Task
Filter the entries for the word "Fine". Copy each line that has it.
== Material supplied ==
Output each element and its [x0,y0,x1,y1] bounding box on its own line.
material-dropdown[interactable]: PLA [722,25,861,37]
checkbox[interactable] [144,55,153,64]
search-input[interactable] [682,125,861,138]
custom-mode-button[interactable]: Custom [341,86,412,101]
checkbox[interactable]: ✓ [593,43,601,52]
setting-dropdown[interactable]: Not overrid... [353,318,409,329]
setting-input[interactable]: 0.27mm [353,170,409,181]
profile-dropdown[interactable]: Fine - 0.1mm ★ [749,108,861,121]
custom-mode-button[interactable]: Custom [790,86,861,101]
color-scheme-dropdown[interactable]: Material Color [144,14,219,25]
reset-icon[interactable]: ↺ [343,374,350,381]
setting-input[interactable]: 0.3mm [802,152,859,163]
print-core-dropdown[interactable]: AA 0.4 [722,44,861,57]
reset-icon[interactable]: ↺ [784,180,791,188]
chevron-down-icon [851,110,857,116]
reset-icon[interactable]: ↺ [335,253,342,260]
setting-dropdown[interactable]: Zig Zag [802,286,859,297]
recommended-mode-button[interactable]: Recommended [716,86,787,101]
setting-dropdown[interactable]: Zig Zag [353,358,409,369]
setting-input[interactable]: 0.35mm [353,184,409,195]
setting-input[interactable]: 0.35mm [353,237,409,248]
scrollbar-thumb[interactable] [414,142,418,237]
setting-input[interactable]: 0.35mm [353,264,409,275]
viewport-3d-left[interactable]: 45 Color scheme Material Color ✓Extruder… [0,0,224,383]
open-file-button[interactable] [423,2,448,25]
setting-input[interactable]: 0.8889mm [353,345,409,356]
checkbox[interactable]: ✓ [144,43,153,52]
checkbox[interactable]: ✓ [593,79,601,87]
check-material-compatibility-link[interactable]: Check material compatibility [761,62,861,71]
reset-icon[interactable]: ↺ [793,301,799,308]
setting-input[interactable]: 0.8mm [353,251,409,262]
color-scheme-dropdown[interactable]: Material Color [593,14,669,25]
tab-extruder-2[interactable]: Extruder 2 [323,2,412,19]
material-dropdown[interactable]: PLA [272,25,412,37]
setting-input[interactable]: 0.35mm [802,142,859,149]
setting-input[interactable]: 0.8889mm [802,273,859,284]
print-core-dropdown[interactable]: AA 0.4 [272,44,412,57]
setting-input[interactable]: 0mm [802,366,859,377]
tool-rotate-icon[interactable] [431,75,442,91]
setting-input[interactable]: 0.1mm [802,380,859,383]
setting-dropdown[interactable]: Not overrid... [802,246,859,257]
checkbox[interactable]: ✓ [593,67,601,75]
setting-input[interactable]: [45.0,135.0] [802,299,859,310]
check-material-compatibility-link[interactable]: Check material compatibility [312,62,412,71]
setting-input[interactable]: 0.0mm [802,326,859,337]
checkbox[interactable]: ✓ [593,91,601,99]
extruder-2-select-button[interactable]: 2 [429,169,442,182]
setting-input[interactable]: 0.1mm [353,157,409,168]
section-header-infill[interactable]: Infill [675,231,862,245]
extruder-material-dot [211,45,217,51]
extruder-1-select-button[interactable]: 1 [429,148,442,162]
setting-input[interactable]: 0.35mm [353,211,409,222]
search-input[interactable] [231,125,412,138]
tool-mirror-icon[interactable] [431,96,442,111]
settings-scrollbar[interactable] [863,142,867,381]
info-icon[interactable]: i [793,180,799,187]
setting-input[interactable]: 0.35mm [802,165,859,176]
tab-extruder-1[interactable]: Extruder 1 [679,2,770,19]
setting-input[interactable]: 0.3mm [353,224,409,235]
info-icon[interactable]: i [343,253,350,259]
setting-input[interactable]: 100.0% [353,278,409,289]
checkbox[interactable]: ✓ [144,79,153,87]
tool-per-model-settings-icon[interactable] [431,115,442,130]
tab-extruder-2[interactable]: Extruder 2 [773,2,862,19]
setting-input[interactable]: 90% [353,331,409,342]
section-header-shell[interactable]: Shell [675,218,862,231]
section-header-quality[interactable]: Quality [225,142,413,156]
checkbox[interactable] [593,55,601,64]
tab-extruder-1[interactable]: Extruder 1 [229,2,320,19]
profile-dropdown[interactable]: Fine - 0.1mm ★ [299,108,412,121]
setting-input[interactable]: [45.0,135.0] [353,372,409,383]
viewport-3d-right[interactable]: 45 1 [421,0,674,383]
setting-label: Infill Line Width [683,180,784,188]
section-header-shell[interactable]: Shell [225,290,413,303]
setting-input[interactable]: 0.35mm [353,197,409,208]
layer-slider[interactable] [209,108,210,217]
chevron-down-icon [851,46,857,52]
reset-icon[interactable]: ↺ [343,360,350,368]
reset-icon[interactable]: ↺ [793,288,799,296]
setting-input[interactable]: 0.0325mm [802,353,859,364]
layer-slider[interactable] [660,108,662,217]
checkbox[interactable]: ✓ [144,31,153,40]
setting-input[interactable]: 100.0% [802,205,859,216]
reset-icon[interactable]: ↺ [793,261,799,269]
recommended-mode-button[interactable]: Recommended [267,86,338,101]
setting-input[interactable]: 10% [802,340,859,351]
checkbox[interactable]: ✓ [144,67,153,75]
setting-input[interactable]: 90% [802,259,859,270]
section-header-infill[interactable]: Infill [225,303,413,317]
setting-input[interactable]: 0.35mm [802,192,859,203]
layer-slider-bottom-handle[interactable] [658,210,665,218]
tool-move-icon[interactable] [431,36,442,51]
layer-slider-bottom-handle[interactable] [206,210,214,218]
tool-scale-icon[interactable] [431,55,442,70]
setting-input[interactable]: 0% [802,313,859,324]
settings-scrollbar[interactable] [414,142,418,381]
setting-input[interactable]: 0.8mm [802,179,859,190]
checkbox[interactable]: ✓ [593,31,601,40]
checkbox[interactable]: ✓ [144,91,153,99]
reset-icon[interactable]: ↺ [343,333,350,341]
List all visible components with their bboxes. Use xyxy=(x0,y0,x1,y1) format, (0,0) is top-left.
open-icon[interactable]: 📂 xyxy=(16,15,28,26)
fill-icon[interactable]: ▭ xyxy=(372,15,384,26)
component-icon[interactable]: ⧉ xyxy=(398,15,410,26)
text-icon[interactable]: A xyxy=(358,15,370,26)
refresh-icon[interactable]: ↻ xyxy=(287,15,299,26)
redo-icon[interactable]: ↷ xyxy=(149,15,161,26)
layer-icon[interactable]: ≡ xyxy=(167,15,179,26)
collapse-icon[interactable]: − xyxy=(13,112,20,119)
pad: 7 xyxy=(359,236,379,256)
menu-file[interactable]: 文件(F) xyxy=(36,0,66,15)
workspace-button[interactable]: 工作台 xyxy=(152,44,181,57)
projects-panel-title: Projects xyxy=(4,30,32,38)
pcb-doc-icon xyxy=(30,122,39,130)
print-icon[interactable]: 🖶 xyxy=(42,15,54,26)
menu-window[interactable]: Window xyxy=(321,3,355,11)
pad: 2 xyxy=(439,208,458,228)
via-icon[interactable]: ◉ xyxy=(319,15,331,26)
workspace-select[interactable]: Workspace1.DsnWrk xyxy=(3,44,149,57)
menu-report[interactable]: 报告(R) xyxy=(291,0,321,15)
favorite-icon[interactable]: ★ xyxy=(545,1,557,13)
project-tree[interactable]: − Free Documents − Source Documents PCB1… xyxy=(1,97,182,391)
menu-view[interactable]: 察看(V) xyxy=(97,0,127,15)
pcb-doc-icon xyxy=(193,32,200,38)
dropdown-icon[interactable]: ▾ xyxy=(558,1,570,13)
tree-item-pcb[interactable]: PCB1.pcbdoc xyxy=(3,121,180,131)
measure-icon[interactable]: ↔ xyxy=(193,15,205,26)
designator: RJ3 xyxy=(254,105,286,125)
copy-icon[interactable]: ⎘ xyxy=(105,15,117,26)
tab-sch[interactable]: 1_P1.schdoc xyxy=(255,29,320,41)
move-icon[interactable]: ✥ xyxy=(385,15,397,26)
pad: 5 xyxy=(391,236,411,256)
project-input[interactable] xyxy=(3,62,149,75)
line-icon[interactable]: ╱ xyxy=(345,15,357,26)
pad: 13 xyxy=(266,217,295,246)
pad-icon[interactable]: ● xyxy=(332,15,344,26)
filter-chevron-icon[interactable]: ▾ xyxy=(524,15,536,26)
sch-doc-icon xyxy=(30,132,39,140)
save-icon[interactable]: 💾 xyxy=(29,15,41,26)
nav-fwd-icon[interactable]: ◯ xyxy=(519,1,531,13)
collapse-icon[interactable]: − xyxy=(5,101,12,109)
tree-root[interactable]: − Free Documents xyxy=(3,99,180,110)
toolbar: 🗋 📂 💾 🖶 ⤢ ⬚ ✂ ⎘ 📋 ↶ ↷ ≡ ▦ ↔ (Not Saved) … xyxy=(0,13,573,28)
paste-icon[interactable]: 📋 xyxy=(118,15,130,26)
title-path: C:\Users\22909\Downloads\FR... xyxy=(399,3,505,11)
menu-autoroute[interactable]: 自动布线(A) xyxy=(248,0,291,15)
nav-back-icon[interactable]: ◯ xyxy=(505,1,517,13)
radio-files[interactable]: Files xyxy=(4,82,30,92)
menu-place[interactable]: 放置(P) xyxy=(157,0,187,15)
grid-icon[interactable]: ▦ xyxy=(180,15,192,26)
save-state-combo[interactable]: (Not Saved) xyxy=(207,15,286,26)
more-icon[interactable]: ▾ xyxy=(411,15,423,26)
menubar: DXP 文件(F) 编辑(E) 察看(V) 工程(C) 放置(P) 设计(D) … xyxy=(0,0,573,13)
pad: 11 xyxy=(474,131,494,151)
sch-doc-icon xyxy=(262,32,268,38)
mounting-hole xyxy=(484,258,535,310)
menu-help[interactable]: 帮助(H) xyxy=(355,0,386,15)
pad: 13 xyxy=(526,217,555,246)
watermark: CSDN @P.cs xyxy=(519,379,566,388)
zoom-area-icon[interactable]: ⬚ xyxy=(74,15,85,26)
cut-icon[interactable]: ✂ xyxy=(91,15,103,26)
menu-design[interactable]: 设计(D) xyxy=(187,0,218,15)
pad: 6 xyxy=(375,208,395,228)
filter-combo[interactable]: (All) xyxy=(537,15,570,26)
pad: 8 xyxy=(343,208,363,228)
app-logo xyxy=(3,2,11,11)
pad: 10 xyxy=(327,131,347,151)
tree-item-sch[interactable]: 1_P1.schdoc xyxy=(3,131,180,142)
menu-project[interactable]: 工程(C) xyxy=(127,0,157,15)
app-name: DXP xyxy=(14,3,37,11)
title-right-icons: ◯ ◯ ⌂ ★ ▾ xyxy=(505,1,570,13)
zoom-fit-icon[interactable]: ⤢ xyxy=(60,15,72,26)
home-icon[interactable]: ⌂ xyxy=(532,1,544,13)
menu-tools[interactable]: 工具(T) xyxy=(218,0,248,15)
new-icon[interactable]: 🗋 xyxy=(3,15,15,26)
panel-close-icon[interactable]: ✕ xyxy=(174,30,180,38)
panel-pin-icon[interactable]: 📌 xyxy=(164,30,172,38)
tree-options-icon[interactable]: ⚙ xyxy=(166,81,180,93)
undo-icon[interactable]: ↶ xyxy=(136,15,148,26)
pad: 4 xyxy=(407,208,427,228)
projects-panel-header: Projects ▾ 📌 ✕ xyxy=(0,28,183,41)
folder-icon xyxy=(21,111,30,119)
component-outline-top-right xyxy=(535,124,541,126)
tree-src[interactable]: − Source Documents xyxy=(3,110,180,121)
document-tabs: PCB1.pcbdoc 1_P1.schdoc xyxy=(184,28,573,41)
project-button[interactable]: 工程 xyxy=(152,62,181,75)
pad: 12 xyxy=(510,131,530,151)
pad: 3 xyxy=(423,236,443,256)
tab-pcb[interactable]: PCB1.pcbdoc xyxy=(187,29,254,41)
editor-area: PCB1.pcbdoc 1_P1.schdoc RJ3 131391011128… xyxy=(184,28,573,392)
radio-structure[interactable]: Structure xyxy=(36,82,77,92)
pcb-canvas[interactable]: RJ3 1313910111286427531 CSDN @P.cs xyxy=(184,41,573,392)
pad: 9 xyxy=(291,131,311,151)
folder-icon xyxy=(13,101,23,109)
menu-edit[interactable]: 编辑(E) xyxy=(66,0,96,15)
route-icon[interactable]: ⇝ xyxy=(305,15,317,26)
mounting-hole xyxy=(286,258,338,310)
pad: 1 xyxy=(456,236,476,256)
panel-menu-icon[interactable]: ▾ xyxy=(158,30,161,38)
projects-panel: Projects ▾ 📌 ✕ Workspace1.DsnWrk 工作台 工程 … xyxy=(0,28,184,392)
===
Task result
profile-dropdown[interactable]: Fine - 0.1mm ★ [749,108,861,121]
profile-dropdown[interactable]: Fine - 0.1mm ★ [299,108,412,121]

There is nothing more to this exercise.